* _PROBLEM DETAILS_
Reproduce the records below in full and word for word, excluding pictures.

(Source records)
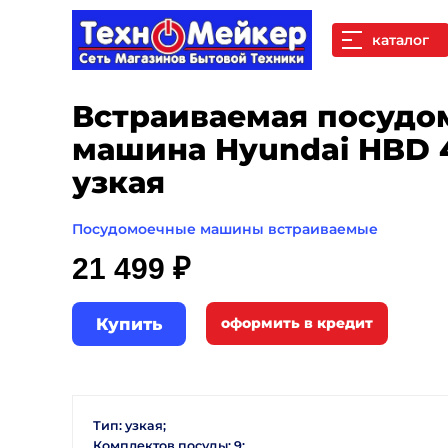
каталог
Встраиваемая посудо
машина Hyundai HBD 
узкая
Посудомоечные машины встраиваемые
21 499 ₽
Купить
Тип: узкая;
Комплектов посуды: 9;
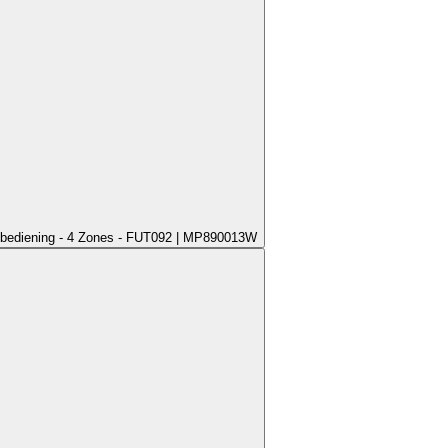
bediening - 4 Zones - FUT092 | MP890013W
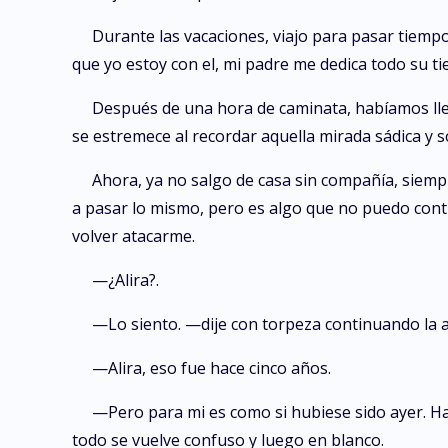
Durante las vacaciones, viajo para pasar tiem
que yo estoy con el, mi padre me dedica todo su t
Después de una hora de caminata, habíamos lle
se estremece al recordar aquella mirada sádica y s
Ahora, ya no salgo de casa sin compañía, siempr
a pasar lo mismo, pero es algo que no puedo contr
volver atacarme.
—¿Alira?.
—Lo siento. —dije con torpeza continuando la 
—Alira, eso fue hace cinco años.
—Pero para mi es como si hubiese sido ayer. Har
todo se vuelve confuso y luego en blanco.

* _SOLVED PROBLEM_
каталог
Встраиваемая посудо
машина Hyundai HBD 
узкая
Посудомоечные машины встраиваемые
21 499 ₽
Купить
Тип: узкая;
Комплектов посуды: 9;
bediening - 4 Zones - FUT092 | MP890013W
Durante las vacaciones, viajo para pasar tiem
que yo estoy con el, mi padre me dedica todo su t
Después de una hora de caminata, habíamos lle
se estremece al recordar aquella mirada sádica y s
Ahora, ya no salgo de casa sin compañía, siempr
a pasar lo mismo, pero es algo que no puedo contr
volver atacarme.
—¿Alira?.
—Lo siento. —dije con torpeza continuando la 
—Alira, eso fue hace cinco años.
—Pero para mi es como si hubiese sido ayer. Har
todo se vuelve confuso y luego en blanco.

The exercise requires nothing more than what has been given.